→ **DATA RECORDS**:
=-=-=-=-=
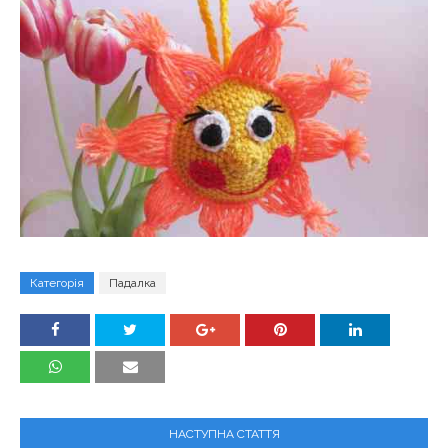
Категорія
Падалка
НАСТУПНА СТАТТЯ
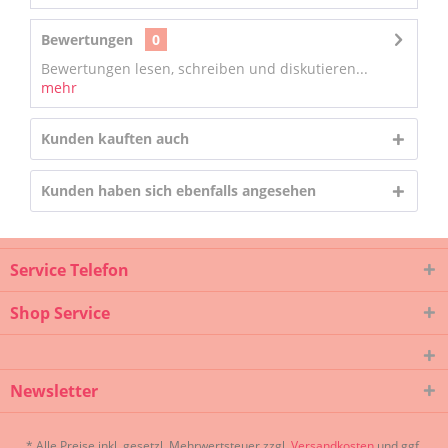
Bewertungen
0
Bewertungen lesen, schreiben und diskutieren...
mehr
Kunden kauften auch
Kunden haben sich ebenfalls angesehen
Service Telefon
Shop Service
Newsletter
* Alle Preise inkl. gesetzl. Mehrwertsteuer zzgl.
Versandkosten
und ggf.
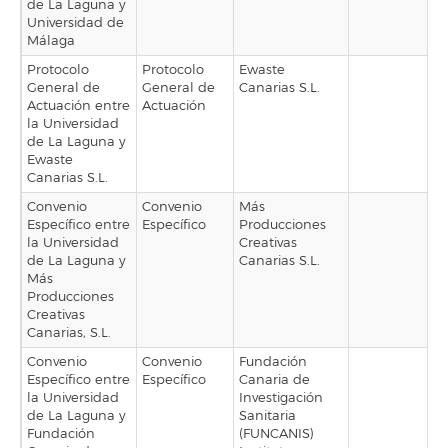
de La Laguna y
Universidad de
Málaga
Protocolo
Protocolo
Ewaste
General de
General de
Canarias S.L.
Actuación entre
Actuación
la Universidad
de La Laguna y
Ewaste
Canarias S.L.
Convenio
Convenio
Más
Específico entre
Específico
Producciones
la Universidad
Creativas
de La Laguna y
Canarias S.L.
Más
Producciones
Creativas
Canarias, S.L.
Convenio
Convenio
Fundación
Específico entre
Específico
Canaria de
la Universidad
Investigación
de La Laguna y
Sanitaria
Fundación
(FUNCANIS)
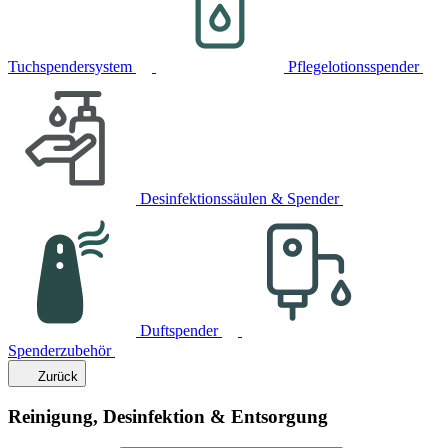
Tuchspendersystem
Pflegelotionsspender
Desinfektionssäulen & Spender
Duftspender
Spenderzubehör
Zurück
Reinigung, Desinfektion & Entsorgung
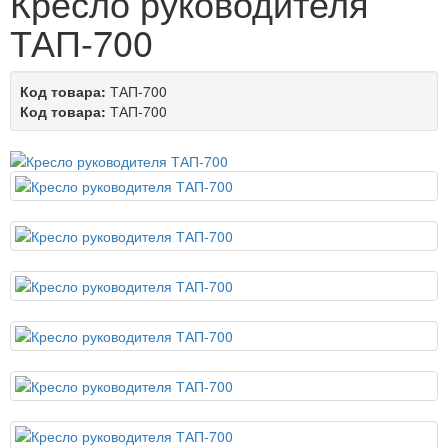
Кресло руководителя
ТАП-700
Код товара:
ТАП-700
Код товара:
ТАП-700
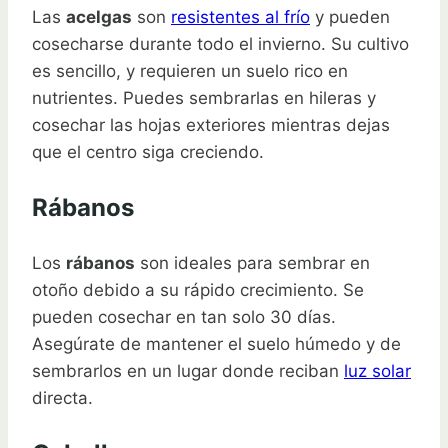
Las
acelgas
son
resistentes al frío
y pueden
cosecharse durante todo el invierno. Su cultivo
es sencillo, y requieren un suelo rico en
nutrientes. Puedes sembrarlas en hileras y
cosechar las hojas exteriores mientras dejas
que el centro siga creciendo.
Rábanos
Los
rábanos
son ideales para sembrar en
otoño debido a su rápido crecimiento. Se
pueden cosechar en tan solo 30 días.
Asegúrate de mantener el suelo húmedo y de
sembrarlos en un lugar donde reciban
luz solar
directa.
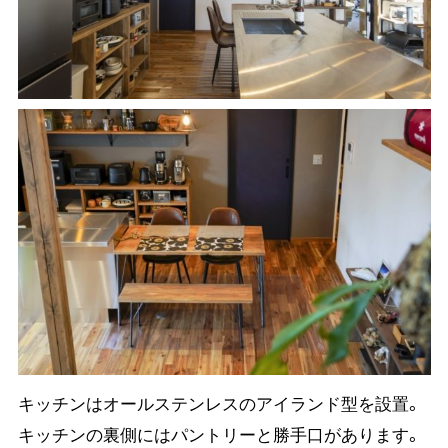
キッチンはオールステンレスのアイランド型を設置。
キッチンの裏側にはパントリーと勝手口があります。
=-=-=-=-=
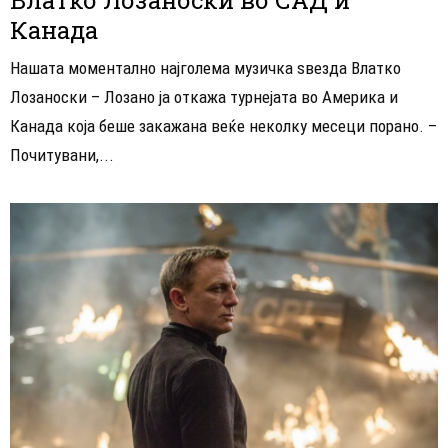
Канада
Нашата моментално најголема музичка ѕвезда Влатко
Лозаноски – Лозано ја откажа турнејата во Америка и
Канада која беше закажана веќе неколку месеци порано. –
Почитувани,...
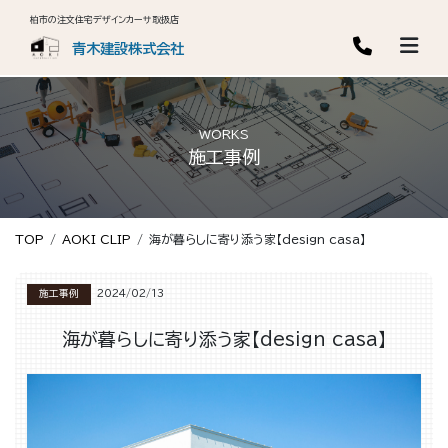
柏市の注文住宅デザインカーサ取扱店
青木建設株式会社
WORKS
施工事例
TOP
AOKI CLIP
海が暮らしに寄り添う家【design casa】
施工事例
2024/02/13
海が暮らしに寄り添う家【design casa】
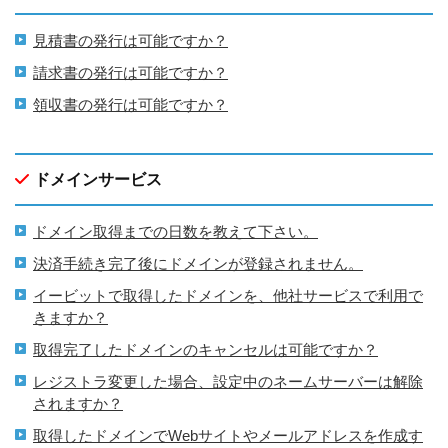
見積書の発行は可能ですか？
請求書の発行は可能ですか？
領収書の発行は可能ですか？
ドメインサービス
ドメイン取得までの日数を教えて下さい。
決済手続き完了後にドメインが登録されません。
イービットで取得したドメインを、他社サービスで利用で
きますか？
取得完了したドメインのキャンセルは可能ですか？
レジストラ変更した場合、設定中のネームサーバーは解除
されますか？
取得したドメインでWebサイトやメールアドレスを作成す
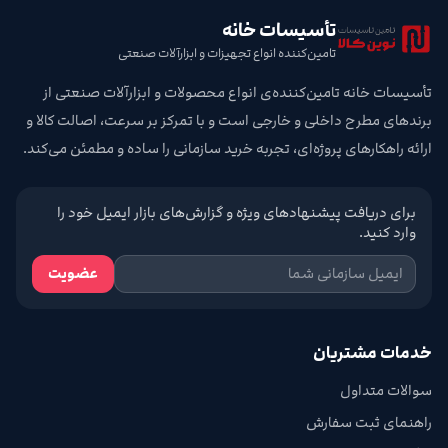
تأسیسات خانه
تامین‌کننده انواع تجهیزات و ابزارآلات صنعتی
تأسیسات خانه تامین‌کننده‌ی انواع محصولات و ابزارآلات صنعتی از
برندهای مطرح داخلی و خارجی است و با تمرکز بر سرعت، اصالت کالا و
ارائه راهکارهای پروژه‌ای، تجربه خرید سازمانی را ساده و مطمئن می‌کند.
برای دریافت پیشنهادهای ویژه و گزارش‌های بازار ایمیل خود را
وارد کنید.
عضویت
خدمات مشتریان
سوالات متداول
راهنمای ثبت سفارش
=-=-=-=-=
→ **TRY IT**: Report every line from the listing above where the string "تأسیسات" can be found.

→ **PROBLEM SOLUTION**:
تأسیسات خانه
تأسیسات خانه تامین‌کننده‌ی انواع محصولات و ابزارآلات صنعتی از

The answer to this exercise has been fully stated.